Ed DeWitt. May 17, 2015. During a backyard birthday party celebrating her sister Esther's 1st birthday, Judah takes a crack at what proved to be a very stubborn piñata. Cumberland, Allegany County, Maryland.
They say a picture is worth 1000 words. The folks at Looking at Appalachia, a region-wide photo project, have put that theory to the test.
You can now pick your favorite shot from the project's collection and submit a 1000 word caption. Your short piece can be just about anything—from a fictional story built around the image to original poetry inspired by it.
"Like good pictures, good writing stands on its own," said Roger May who founded Looking at Appalachia, "but I’ve always been interested in exploring how the two can work together."

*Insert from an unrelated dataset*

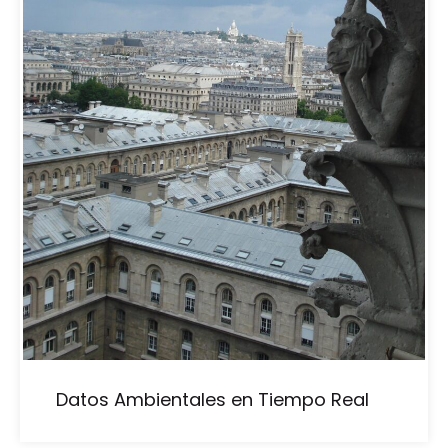
Datos Ambientales en Tiempo Real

Named Call and Response, this clever activity has already drawn some remarkable submissions, like the one below. Written by Andrea Null of Charleston, West Virginia, this poem was inspired by the accompanying photo, which was shot about seventy miles away in Parkersburg, West Virginia.
For old love, after Rilke
by Andrea Null
I’d relented that man’s words come to nothing,
they loosen wild as dry leaves, and your body
is a lantern swinging way out in yonderland,
and all, with a gaze, might turn the flicker down.
I saw the white-blue feast of shaking
embers, tattered papers, and flickers
of the rescue flares. All that oily birch bark
that never did work, a jaw come alive from below.
But, now, in a mirror, I see defaced
a phantom of a woman that was me:
O mercy, amen--every day was a mountain
we climbed so clumsy and can’t regret.
Tonight you will wander from the borders
of yourself and see stars cast like fossils in a stream,
Here, there is no face that doesn’t see your own
and no word without its root in the gleam.